### To do
Every entry below is to be copied exactly, with nothing omitted.

(Collection entries)
----------------

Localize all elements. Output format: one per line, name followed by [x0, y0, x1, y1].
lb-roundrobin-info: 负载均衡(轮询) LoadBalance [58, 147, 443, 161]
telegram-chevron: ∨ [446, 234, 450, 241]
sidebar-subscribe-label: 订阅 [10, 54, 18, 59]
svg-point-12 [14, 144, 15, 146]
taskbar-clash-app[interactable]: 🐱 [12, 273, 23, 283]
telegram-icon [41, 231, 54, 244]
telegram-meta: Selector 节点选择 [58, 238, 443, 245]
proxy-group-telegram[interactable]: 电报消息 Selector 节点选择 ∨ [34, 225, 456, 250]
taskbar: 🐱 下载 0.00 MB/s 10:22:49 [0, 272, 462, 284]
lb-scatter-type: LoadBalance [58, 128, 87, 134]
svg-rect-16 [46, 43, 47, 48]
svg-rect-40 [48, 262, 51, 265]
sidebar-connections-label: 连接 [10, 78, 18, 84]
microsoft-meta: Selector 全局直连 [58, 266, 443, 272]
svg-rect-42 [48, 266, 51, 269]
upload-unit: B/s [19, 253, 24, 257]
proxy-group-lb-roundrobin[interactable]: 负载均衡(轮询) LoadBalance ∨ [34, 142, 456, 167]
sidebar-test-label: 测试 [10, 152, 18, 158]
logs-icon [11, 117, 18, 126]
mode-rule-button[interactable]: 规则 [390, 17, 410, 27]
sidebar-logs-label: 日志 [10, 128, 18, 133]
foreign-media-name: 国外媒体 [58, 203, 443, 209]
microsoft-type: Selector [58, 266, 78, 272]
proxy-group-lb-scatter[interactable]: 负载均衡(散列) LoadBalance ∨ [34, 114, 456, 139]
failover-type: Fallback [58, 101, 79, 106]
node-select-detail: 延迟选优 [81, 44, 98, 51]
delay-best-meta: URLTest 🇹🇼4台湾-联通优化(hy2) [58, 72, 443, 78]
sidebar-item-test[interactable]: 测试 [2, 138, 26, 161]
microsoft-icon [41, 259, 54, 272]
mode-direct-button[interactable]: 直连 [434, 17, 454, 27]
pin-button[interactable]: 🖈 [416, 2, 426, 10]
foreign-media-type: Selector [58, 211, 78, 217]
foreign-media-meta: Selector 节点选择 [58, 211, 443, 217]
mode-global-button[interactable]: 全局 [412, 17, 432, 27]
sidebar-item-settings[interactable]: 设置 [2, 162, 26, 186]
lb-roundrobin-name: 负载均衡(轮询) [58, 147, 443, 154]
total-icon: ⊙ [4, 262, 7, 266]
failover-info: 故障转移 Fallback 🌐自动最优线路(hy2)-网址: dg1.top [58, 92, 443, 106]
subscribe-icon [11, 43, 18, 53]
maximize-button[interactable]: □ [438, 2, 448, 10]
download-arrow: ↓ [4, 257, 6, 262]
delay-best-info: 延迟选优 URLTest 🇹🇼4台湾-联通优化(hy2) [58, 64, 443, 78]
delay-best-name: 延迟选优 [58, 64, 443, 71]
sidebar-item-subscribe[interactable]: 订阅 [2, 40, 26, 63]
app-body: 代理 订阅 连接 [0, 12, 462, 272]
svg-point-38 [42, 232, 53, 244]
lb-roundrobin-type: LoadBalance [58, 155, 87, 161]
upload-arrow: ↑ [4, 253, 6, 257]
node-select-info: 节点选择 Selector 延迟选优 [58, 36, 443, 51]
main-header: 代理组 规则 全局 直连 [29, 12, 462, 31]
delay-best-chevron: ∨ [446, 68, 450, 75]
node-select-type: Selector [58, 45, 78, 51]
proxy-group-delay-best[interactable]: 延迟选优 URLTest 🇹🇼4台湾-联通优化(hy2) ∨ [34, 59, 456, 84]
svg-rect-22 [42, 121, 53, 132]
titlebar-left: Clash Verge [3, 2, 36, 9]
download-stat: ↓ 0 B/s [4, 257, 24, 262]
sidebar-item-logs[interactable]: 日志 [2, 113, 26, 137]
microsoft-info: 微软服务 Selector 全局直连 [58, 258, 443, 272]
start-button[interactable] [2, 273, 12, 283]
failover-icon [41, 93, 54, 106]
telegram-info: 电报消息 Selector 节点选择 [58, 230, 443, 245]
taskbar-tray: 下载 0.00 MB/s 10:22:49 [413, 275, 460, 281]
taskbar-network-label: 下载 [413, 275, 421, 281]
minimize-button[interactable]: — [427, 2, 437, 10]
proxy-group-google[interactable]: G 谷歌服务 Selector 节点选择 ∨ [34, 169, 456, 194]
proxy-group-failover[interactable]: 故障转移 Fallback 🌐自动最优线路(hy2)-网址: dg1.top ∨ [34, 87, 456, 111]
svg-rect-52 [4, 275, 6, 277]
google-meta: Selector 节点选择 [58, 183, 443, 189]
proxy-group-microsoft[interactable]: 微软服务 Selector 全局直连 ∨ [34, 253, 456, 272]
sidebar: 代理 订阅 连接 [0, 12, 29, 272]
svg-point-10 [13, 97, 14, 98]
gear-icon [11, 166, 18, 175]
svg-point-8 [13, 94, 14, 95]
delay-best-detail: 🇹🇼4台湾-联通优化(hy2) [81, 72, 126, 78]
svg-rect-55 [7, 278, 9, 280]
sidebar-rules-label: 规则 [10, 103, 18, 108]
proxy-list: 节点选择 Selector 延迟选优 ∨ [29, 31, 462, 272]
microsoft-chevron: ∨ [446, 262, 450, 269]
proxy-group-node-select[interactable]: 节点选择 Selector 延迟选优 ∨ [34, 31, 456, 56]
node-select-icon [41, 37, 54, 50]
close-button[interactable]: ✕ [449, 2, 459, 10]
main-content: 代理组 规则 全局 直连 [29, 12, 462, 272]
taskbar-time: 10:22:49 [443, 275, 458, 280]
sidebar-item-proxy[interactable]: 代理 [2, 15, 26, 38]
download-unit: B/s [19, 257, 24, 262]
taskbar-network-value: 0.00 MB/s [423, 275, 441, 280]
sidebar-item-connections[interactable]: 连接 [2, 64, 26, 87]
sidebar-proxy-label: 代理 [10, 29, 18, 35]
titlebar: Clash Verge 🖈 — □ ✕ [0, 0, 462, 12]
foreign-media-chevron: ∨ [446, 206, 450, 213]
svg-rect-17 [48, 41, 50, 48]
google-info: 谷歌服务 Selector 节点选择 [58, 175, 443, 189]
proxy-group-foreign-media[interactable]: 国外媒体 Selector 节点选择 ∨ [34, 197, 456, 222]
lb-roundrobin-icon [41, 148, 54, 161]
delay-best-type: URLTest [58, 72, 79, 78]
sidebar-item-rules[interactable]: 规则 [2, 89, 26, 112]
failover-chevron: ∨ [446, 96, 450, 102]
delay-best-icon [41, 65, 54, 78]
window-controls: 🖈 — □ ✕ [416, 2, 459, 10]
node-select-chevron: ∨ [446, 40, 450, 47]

----------------

### Exercise output
Localize all elements. Output format: one per line, name followed by [x0, y0, x1, y1].
lb-roundrobin-info: 负载均衡(轮询) LoadBalance [58, 147, 443, 161]
telegram-chevron: ∨ [446, 234, 450, 241]
sidebar-subscribe-label: 订阅 [10, 54, 18, 59]
svg-point-12 [14, 144, 15, 146]
taskbar-clash-app[interactable]: 🐱 [12, 273, 23, 283]
telegram-icon [41, 231, 54, 244]
telegram-meta: Selector 节点选择 [58, 238, 443, 245]
proxy-group-telegram[interactable]: 电报消息 Selector 节点选择 ∨ [34, 225, 456, 250]
taskbar: 🐱 下载 0.00 MB/s 10:22:49 [0, 272, 462, 284]
lb-scatter-type: LoadBalance [58, 128, 87, 134]
svg-rect-16 [46, 43, 47, 48]
svg-rect-40 [48, 262, 51, 265]
sidebar-connections-label: 连接 [10, 78, 18, 84]
microsoft-meta: Selector 全局直连 [58, 266, 443, 272]
svg-rect-42 [48, 266, 51, 269]
upload-unit: B/s [19, 253, 24, 257]
proxy-group-lb-roundrobin[interactable]: 负载均衡(轮询) LoadBalance ∨ [34, 142, 456, 167]
sidebar-test-label: 测试 [10, 152, 18, 158]
logs-icon [11, 117, 18, 126]
mode-rule-button[interactable]: 规则 [390, 17, 410, 27]
sidebar-logs-label: 日志 [10, 128, 18, 133]
foreign-media-name: 国外媒体 [58, 203, 443, 209]
microsoft-type: Selector [58, 266, 78, 272]
proxy-group-lb-scatter[interactable]: 负载均衡(散列) LoadBalance ∨ [34, 114, 456, 139]
failover-type: Fallback [58, 101, 79, 106]
node-select-detail: 延迟选优 [81, 44, 98, 51]
delay-best-meta: URLTest 🇹🇼4台湾-联通优化(hy2) [58, 72, 443, 78]
sidebar-item-test[interactable]: 测试 [2, 138, 26, 161]
microsoft-icon [41, 259, 54, 272]
mode-direct-button[interactable]: 直连 [434, 17, 454, 27]
pin-button[interactable]: 🖈 [416, 2, 426, 10]
foreign-media-type: Selector [58, 211, 78, 217]
foreign-media-meta: Selector 节点选择 [58, 211, 443, 217]
mode-global-button[interactable]: 全局 [412, 17, 432, 27]
sidebar-item-settings[interactable]: 设置 [2, 162, 26, 186]
lb-roundrobin-name: 负载均衡(轮询) [58, 147, 443, 154]
total-icon: ⊙ [4, 262, 7, 266]
failover-info: 故障转移 Fallback 🌐自动最优线路(hy2)-网址: dg1.top [58, 92, 443, 106]
subscribe-icon [11, 43, 18, 53]
maximize-button[interactable]: □ [438, 2, 448, 10]
download-arrow: ↓ [4, 257, 6, 262]
delay-best-info: 延迟选优 URLTest 🇹🇼4台湾-联通优化(hy2) [58, 64, 443, 78]
delay-best-name: 延迟选优 [58, 64, 443, 71]
sidebar-item-subscribe[interactable]: 订阅 [2, 40, 26, 63]
app-body: 代理 订阅 连接 [0, 12, 462, 272]
svg-point-38 [42, 232, 53, 244]
lb-roundrobin-type: LoadBalance [58, 155, 87, 161]
upload-arrow: ↑ [4, 253, 6, 257]
node-select-info: 节点选择 Selector 延迟选优 [58, 36, 443, 51]
main-header: 代理组 规则 全局 直连 [29, 12, 462, 31]
delay-best-chevron: ∨ [446, 68, 450, 75]
node-select-type: Selector [58, 45, 78, 51]
proxy-group-delay-best[interactable]: 延迟选优 URLTest 🇹🇼4台湾-联通优化(hy2) ∨ [34, 59, 456, 84]
svg-rect-22 [42, 121, 53, 132]
titlebar-left: Clash Verge [3, 2, 36, 9]
download-stat: ↓ 0 B/s [4, 257, 24, 262]
sidebar-item-logs[interactable]: 日志 [2, 113, 26, 137]
microsoft-info: 微软服务 Selector 全局直连 [58, 258, 443, 272]
start-button[interactable] [2, 273, 12, 283]
failover-icon [41, 93, 54, 106]
telegram-info: 电报消息 Selector 节点选择 [58, 230, 443, 245]
taskbar-tray: 下载 0.00 MB/s 10:22:49 [413, 275, 460, 281]
taskbar-network-label: 下载 [413, 275, 421, 281]
minimize-button[interactable]: — [427, 2, 437, 10]
proxy-group-google[interactable]: G 谷歌服务 Selector 节点选择 ∨ [34, 169, 456, 194]
proxy-group-failover[interactable]: 故障转移 Fallback 🌐自动最优线路(hy2)-网址: dg1.top ∨ [34, 87, 456, 111]
svg-rect-52 [4, 275, 6, 277]
google-meta: Selector 节点选择 [58, 183, 443, 189]
proxy-group-microsoft[interactable]: 微软服务 Selector 全局直连 ∨ [34, 253, 456, 272]
sidebar: 代理 订阅 连接 [0, 12, 29, 272]
svg-point-10 [13, 97, 14, 98]
gear-icon [11, 166, 18, 175]
svg-point-8 [13, 94, 14, 95]
delay-best-detail: 🇹🇼4台湾-联通优化(hy2) [81, 72, 126, 78]
svg-rect-55 [7, 278, 9, 280]
sidebar-rules-label: 规则 [10, 103, 18, 108]
proxy-list: 节点选择 Selector 延迟选优 ∨ [29, 31, 462, 272]
microsoft-chevron: ∨ [446, 262, 450, 269]
proxy-group-node-select[interactable]: 节点选择 Selector 延迟选优 ∨ [34, 31, 456, 56]
node-select-icon [41, 37, 54, 50]
close-button[interactable]: ✕ [449, 2, 459, 10]
main-content: 代理组 规则 全局 直连 [29, 12, 462, 272]
taskbar-time: 10:22:49 [443, 275, 458, 280]
sidebar-item-proxy[interactable]: 代理 [2, 15, 26, 38]
download-unit: B/s [19, 257, 24, 262]
taskbar-network-value: 0.00 MB/s [423, 275, 441, 280]
sidebar-item-connections[interactable]: 连接 [2, 64, 26, 87]
sidebar-proxy-label: 代理 [10, 29, 18, 35]
titlebar: Clash Verge 🖈 — □ ✕ [0, 0, 462, 12]
foreign-media-chevron: ∨ [446, 206, 450, 213]
svg-rect-17 [48, 41, 50, 48]
google-info: 谷歌服务 Selector 节点选择 [58, 175, 443, 189]
proxy-group-foreign-media[interactable]: 国外媒体 Selector 节点选择 ∨ [34, 197, 456, 222]
lb-roundrobin-icon [41, 148, 54, 161]
delay-best-type: URLTest [58, 72, 79, 78]
sidebar-item-rules[interactable]: 规则 [2, 89, 26, 112]
failover-chevron: ∨ [446, 96, 450, 102]
delay-best-icon [41, 65, 54, 78]
window-controls: 🖈 — □ ✕ [416, 2, 459, 10]
node-select-chevron: ∨ [446, 40, 450, 47]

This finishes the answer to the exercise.